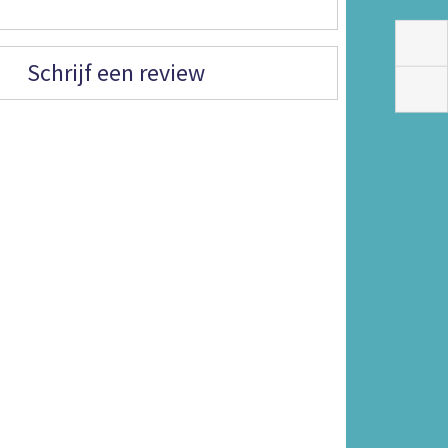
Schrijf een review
* * *
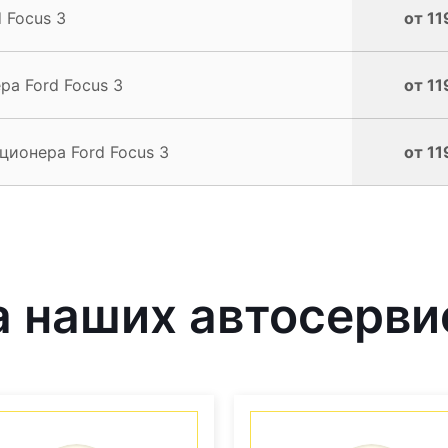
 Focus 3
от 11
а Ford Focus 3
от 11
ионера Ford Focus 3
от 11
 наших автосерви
* * *
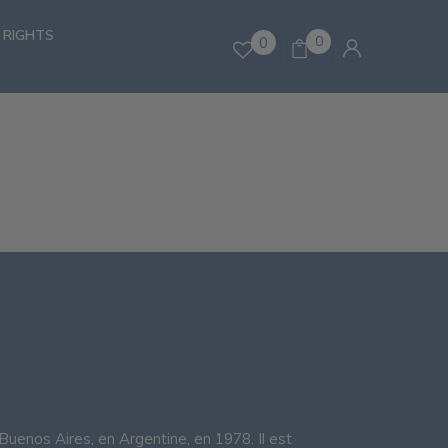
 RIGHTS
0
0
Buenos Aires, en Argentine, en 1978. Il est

### EXERCISE GOAL
Some lines above may contain the string "Focus". State how many of them the records have, and nothing more.

### RESPONSE
3